After four years of helping Dr. Bridget Behe (Michigan State University) and Dr. Susan Hogan (formerly of Emory University) research consumers’ thoughts about plants and gardening, I’ve come to an unexpected conclusion:
They’re not that hard to figure out.
How many times have you sat in on talks promising to pull back the veil on an unknowable generation? Those talks go into lifestyle habits and how growers and plant retailers need to cater to Millennials.
And while there is some truth there, the gap is not as big as it seems. There are just a few things you need to keep in mind when brainstorming your product mix and advertising campaigns:
1. When It Comes To Plants, We’re Facing A Big Knowledge Gap
Today’s consumers aren’t stupid, but they know nearly nothing about gardening.
One of the key findings from our research is that Millennials feel ignorant about plants, and that is a feeling they can do without.
When we asked our focus group participants about how their last plant purchase worked for them, we heard a version of one of these two answers:
“Ugh, I don’t know why I bought it. I kill everything. Poor thing didn’t stand a chance with my black thumb.” Or “Surprisingly, it’s doing really well. I usually kill everything, so that plant got lucky this time!”
Notice there’s no sense of control on what happens in either outcome. It’s as if we gave them the ingredients for pie, but no recipe, and hoped for the best.
So practical advice is a must. But so is respect. Talk to them about how to know if a hanging basket needs watering and let them feel the difference between a dry and watered basket for themselves.
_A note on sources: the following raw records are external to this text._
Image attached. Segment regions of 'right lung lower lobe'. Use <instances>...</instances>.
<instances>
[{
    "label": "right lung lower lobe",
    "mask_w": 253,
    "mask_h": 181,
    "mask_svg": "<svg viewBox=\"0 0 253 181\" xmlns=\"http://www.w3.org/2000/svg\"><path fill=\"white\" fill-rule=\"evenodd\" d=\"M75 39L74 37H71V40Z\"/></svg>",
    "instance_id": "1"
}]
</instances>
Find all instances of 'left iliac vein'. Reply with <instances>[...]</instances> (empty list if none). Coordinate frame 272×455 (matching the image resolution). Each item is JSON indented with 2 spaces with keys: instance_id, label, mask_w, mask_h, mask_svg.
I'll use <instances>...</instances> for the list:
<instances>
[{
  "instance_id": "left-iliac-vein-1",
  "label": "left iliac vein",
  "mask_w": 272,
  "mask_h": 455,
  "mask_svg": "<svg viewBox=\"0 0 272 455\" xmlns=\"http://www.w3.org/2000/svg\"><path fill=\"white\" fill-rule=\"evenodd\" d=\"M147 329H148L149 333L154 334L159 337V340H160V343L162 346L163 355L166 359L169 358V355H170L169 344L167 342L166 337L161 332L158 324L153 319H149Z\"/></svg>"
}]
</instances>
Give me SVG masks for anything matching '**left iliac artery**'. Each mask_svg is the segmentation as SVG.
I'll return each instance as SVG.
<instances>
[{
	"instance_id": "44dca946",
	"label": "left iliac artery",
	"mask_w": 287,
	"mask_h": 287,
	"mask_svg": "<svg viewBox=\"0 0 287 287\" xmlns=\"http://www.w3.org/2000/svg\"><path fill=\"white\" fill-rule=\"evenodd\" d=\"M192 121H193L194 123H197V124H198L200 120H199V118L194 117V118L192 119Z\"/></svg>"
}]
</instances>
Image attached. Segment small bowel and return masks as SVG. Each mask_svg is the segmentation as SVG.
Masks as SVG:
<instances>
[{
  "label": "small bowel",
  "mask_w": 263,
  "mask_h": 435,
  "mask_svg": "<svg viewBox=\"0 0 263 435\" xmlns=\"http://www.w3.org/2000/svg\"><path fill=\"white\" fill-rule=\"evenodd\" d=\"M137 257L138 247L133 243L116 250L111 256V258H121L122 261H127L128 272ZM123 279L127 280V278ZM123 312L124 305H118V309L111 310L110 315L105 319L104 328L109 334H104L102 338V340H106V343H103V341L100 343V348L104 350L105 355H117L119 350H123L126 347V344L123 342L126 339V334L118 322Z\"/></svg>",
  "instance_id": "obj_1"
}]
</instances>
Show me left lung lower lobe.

And add signs to baskets about the usual lifespan (and blooming life) of an annual basket.
2. Millennials Want Plants To Be More Than Pretty
Don’t worry. Despite reports that Millennials only want edibles and succulents, we learned they still want attractive, flowering plants.
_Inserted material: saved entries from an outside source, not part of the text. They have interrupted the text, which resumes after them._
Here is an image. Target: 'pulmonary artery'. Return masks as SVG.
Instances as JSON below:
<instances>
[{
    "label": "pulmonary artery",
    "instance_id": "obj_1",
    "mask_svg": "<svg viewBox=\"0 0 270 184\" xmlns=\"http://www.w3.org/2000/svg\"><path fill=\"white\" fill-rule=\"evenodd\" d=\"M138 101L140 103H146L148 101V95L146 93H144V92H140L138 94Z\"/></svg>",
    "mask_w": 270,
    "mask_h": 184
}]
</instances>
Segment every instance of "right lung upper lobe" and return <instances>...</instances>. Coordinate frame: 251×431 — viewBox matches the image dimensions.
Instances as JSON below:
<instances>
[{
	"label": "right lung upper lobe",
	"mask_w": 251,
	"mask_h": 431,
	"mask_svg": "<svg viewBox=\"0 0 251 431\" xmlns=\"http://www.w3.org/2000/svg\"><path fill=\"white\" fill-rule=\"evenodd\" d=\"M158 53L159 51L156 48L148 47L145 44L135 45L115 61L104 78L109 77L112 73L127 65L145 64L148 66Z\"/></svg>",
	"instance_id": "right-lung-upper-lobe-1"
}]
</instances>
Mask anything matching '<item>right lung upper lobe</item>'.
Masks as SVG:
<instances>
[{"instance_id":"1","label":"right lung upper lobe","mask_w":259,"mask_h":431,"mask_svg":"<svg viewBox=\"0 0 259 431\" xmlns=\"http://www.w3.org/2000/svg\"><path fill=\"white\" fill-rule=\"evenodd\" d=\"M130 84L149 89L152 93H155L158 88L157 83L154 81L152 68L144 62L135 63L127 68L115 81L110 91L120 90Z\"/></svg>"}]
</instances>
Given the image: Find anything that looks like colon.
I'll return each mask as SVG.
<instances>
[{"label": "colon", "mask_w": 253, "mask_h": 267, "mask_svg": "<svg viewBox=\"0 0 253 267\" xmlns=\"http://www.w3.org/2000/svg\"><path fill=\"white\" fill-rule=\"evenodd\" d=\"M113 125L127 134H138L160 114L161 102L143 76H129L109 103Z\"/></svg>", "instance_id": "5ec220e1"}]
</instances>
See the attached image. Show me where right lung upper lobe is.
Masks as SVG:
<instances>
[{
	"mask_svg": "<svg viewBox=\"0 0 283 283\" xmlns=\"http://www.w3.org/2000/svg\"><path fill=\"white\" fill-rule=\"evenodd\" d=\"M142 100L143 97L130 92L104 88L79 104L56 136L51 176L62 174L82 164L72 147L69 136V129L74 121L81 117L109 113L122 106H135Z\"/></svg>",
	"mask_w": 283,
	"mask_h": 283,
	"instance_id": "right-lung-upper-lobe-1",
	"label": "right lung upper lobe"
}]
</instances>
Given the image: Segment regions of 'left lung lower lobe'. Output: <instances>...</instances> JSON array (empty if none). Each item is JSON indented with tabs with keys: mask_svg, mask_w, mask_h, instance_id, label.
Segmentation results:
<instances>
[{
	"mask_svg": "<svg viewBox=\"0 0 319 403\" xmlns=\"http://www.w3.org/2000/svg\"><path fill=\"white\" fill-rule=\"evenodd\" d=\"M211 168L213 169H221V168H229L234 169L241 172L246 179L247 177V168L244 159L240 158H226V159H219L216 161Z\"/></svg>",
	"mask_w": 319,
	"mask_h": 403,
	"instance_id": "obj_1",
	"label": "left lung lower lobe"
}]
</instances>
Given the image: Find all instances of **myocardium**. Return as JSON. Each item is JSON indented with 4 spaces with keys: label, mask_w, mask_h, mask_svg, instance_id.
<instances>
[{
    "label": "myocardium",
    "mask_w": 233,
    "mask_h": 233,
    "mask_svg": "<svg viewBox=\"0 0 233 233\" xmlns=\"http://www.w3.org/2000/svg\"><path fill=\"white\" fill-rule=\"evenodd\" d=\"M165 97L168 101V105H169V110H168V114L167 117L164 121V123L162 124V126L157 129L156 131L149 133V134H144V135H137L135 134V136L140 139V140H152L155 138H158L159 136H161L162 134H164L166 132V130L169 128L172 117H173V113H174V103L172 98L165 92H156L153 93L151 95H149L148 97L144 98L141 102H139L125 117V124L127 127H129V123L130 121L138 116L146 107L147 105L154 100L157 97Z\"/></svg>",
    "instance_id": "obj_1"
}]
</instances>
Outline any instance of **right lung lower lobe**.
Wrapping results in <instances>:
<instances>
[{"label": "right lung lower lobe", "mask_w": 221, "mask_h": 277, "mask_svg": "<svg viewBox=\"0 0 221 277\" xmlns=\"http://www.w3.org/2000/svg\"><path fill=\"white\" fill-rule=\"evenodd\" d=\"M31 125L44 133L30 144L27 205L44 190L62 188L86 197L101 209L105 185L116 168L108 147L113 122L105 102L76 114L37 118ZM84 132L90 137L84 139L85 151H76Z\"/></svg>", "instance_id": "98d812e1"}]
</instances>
But they want all their plants to do more than just be a plant.
If they live in an apartment, they’ll like ideas of how plants can give them privacy from neighbors. Or they may want ideas for how to have an outdoor vertical garden that’s not expensive and labor intensive. And what about using pots of succulents to hold solar lights?
Food plants, of course, are inherently multipurpose. They give oxygen and fruit. If you can figure out a way to make them ornamental, as well, you’ll snag customers’ attention.
3. To Today’s Customer, Spending Time In Nature Means A Public Park Or Sporting Venue, Not Their Yard
A common complaint among us plant lovers is how few “G” programs there are on HGTV. But I’ve got a theory about why that is.
Sure, the results of a home makeover are instant and easy to photograph. But our research shows that consumers aren’t spending time in their yards. That’s a profound barrier to gaining the interest of potential customers.
Think about it. Where do guests gather for a dinner party? The kitchen island. Where do people relax after work? Either in front of the TV, or going out to do something like running in a park or meeting friends for a drink on a restaurant patio.
Our focus group participants echoed these trends. Even the nature lovers among them say they go to the beach or hit hiking trails when they want to be outside. The only time spent in their yard is doing chores like mowing and shoveling snow.
If you spend a lot of time indoors, you start looking at the wall colors critically, or begin day dreaming about a bigger pantry. So when no one spends time outside, that empty patch in the garden goes unnoticed, and that shady spot in the back corner doesn’t call out for a table and chairs.
It’s much harder selling plants to someone who thinks they only spell out hard work without giving much in return. Lifestyles are different today, but people are the same as they’ve always been. They want to feel in control, and they’ll pay attention only to what matters to them.
I urge you to take another look at what you are telling customers through your signage and tags, and through your advertisements. Millennials are not an alien mystery that’s hard to understand. They’re just like you, but living in a world where plants are no longer a given.